In explaining their donations, Samberg and Gabelli both highlighted their experiences at Columbia Business School as primary motivators.
“If there is one thing I have learned throughout my career it is that having good ideas are important, but the execution of good ideas is most crucial,” says Samberg. “Columbia Business School recognizes this distinction, and as such they are working to construct a world–class facility that will enhance their ability to equip students with the knowledge and know–how to make a powerful impact on the world. I am proud to be a small part of these efforts and look forward to supporting their mission however I can.”

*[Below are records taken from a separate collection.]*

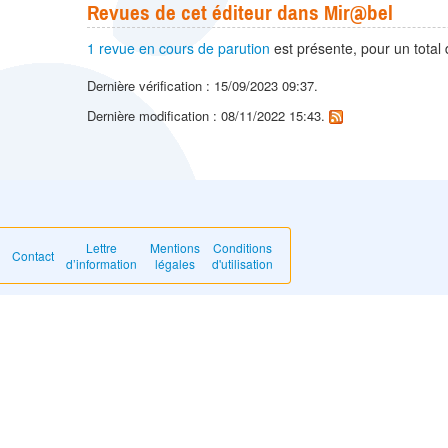
Revues de cet éditeur dans Mir@bel
1 revue en cours de parution
est présente, pour un total
Dernière vérification : 15/09/2023 09:37.
Dernière modification : 08/11/2022 15:43.
Lettre
Mentions
Conditions
Contact
d’information
légales
d'utilisation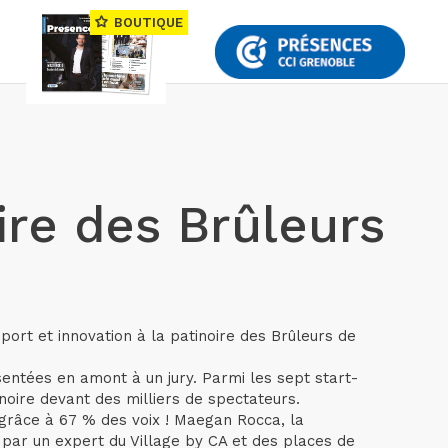
BOUTIQUE
re des Brûleurs
port et innovation à la patinoire des Brûleurs de
entées en amont à un jury. Parmi les sept start-
noire devant des milliers de spectateurs.
grâce à 67 % des voix ! Maegan Rocca, la
par un expert du Village by CA et des places de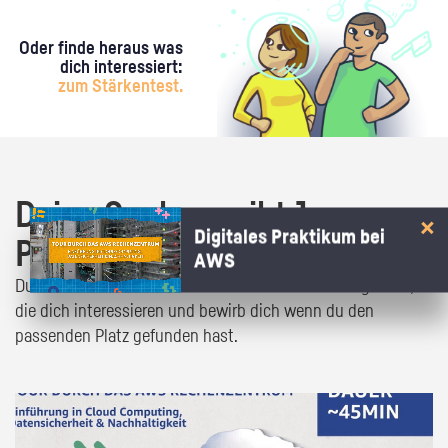
Oder finde heraus was
dich interessiert:
zum Stärkentest.
Deine Suche ergibt 1
Digitales Praktikum bei
Praktikumsangebot!
AWS
Du bist fast da! Klick dich durch die Praktikumsangebote,
die dich interessieren und bewirb dich wenn du den
passenden Platz gefunden hast.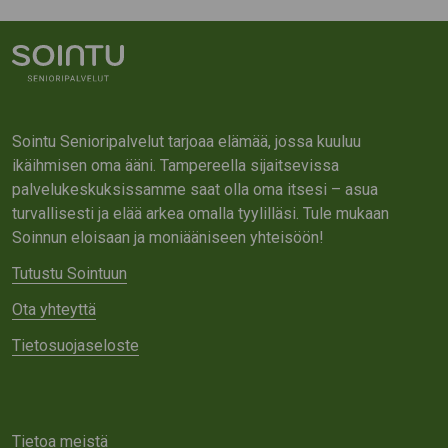
Sointu Senioripalvelut tarjoaa elämää, jossa kuuluu
ikäihmisen oma ääni. Tampereella sijaitsevissa
palvelukeskuksissamme saat olla oma itsesi – asua
turvallisesti ja elää arkea omalla tyylilläsi. Tule mukaan
Soinnun eloisaan ja moniääniseen yhteisöön!
Tutustu Sointuun
Ota yhteyttä
Tietosuojaseloste
Tietoa meistä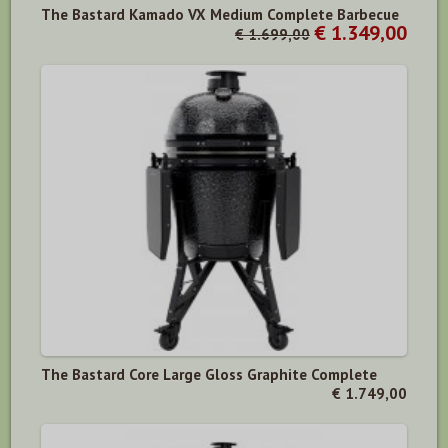
The Bastard Kamado VX Medium Complete Barbecue
€ 1.349,00
€ 1.699,00
The Bastard Core Large Gloss Graphite Complete
€ 1.749,00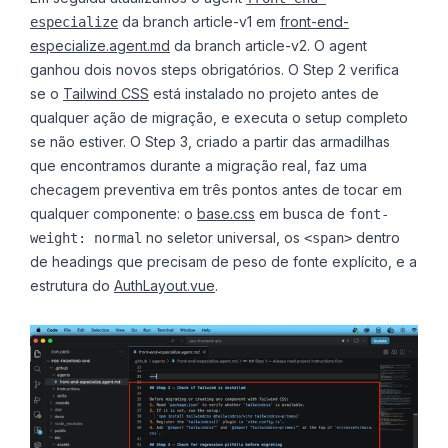
da branch article-v1 em
front-end-
especialize
especialize.agent.md
da branch article-v2. O agent
ganhou dois novos steps obrigatórios. O Step 2 verifica
se o
Tailwind CSS
está instalado no projeto antes de
qualquer ação de migração, e executa o setup completo
se não estiver. O Step 3, criado a partir das armadilhas
que encontramos durante a migração real, faz uma
checagem preventiva em três pontos antes de tocar em
qualquer componente: o
base.css
em busca de
font-
no seletor universal, os
dentro
weight: normal
<span>
de headings que precisam de peso de fonte explícito, e a
estrutura do
AuthLayout.vue
.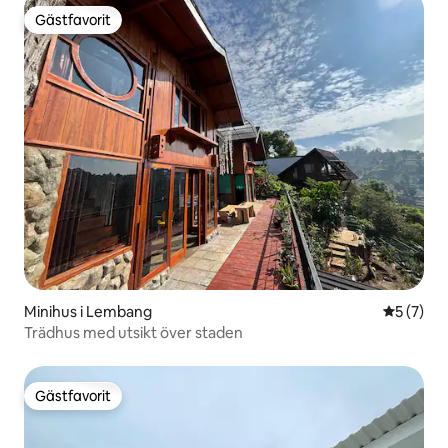
Gästfavorit
Gästfavorit
Minihus i Lembang
5 av 5 i 
5 (7)
Trädhus med utsikt över staden
Gästfavorit
Gästfavorit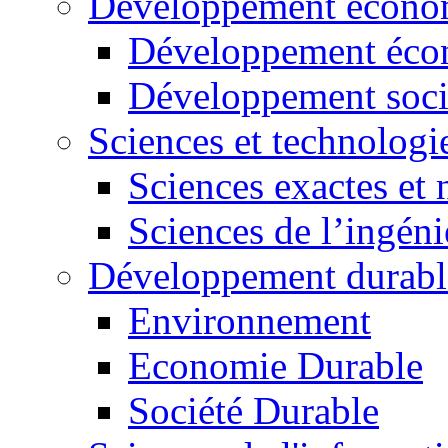
Développement économ
Développement éco
Développement soci
Sciences et technologi
Sciences exactes et 
Sciences de l’ingéni
Développement durabl
Environnement
Economie Durable
Société Durable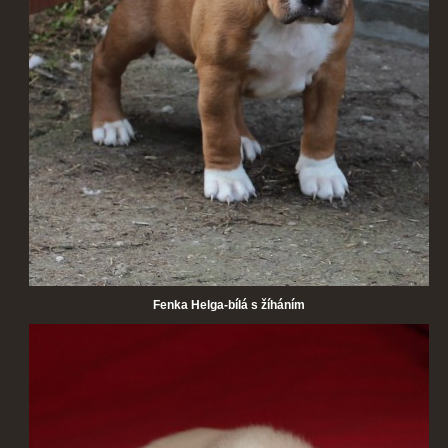
Fenka Helga-bílá s žíháním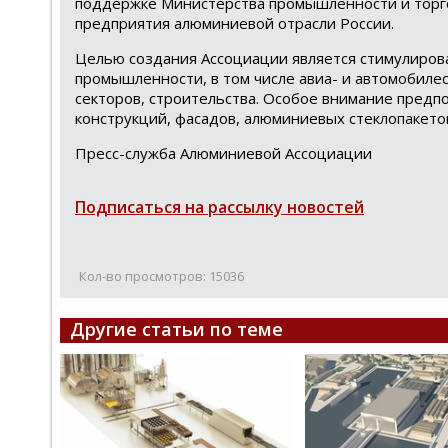
поддержке Министерства промышленности и торго
предприятия алюминиевой отрасли России.
Целью создания Ассоциации является стимулиро
промышленности, в том числе авиа- и автомобилес
секторов, строительства. Особое внимание пред
конструкций, фасадов, алюминиевых стеклопакето
Пресс-служба Алюминиевой Ассоциации
Подписаться на рассылку новостей
Кол-во просмотров: 15036
Другие статьи по теме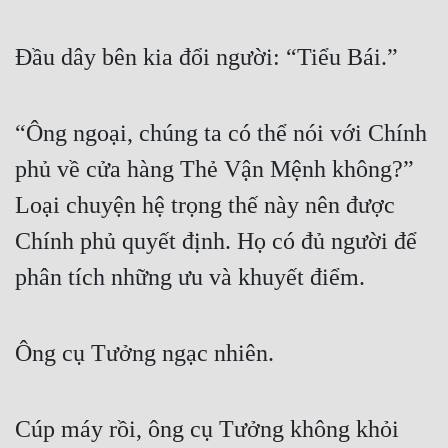
Đầu dây bên kia đổi người: “Tiểu Bái.”
“Ông ngoại, chúng ta có thể nói với Chính 
phủ về cửa hàng Thẻ Vận Mệnh không?” 
Loại chuyện hệ trọng thế này nên được 
Chính phủ quyết định. Họ có đủ người để 
phân tích những ưu và khuyết điểm.
Ông cụ Tưởng ngạc nhiên.
Cúp máy rồi, ông cụ Tưởng không khỏi 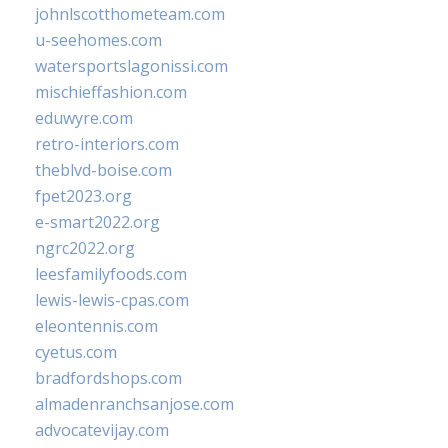
johnlscotthometeam.com
u-seehomes.com
watersportslagonissi.com
mischieffashion.com
eduwyre.com
retro-interiors.com
theblvd-boise.com
fpet2023.org
e-smart2022.org
ngrc2022.org
leesfamilyfoods.com
lewis-lewis-cpas.com
eleontennis.com
cyetus.com
bradfordshops.com
almadenranchsanjose.com
advocatevijay.com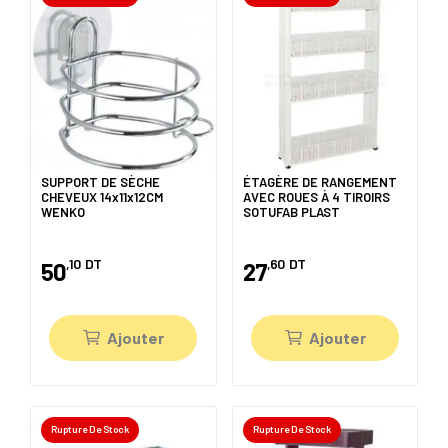
SUPPORT DE SÈCHE
ÉTAGÈRE DE RANGEMENT
CHEVEUX 14x11x12CM
AVEC ROUES À 4 TIROIRS
WENKO
SOTUFAB PLAST
,10
DT
,60
DT
50
27
Ajouter
Ajouter
Rupture De Stock
Rupture De Stock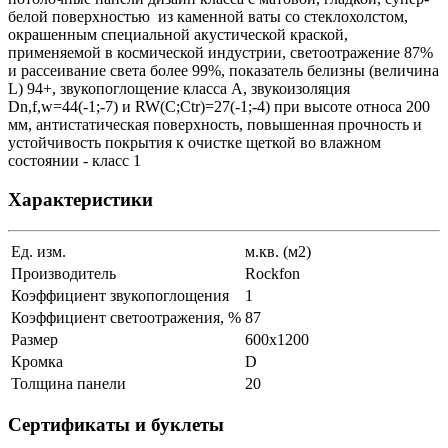
белой поверхностью из каменной ваты со стеклохолстом,
окрашенным специальной акустической краской,
применяемой в космической индустрии, светоотражение 87%
и рассеивание света более 99%, показатель белизны (величина
L) 94+, звукопоглощение класса А, звукоизоляция
Dn,f,w=44(-1;-7) и RW(C;Ctr)=27(-1;-4) при высоте относа 200
мм, антистатическая поверхность, повышенная прочность и
устойчивость покрытия к очистке щеткой во влажном
состоянии - класс 1
Характеристики
Ед. изм.
м.кв. (м2)
Производитель
Rockfon
Коэффициент звукопоглощения
1
Коэффициент светоотражения, %
87
Размер
600x1200
Кромка
D
Толщина панели
20
Сертификаты и буклеты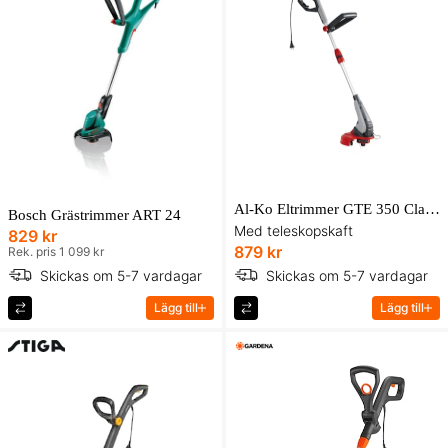
Al-Ko Eltrimmer GTE 350 Classic
Bosch Grästrimmer ART 24
Med teleskopskaft
829 kr
879 kr
Rek. pris 1 099 kr
Skickas om 5-7 vardagar
Skickas om 5-7 vardagar
Lägg till
Lägg till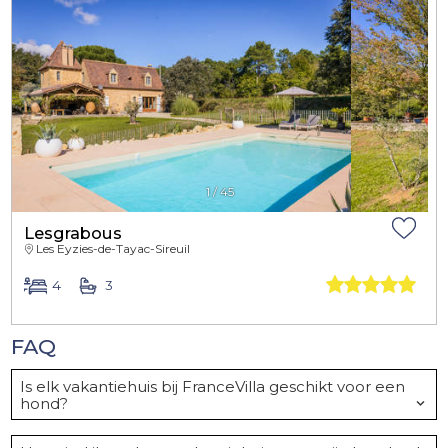
1
/
45
Lesgrabous
Les Eyzies-de-Tayac-Sireuil
4
3
FAQ
Is elk vakantiehuis bij FranceVilla geschikt voor een
hond?
Nee, een hond is alleen welkom bij de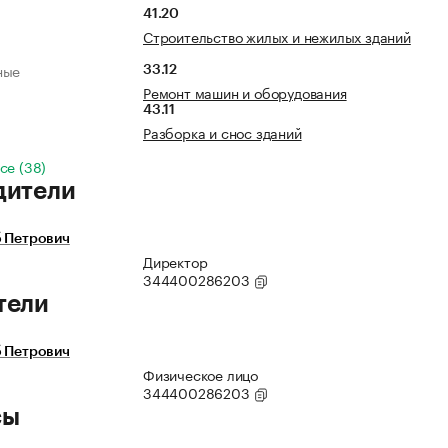
41.20
Строительство жилых и нежилых зданий
ные
33.12
Ремонт машин и оборудования
43.11
Разборка и снос зданий
се (38)
дители
б Петрович
Директор
344400286203
тели
б Петрович
Физическое лицо
344400286203
сы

“It is a fundamental tenet in our society that where you start in life on the ladder of opportunity should not dictate how high you can climb,” adds Gabelli. “My parents did not have a formal education. But they understood how important it was for me to attend Columbia Business School. I am extremely grateful for these opportunities and I want to do my part to give back to a dynamic school that has always empowered the aspirations of countless young entrepreneurs and business leaders.”
The two pledges come at a time of extraordinary momentum for Columbia Business School’s Manhattanville efforts. The school received a $100 million donation in May, tying the largest gift in the history of the school.
Glenn Hubbard, dean of Columbia Business School, expressed his gratitude for the gift, saying, “Thanks to their support, our new Manhattanville campus will feature classrooms of tomorrow and other cutting–edge innovations that will allow us to continue preparing the next generation of business leaders to confront the challenges of the 21st century economy.”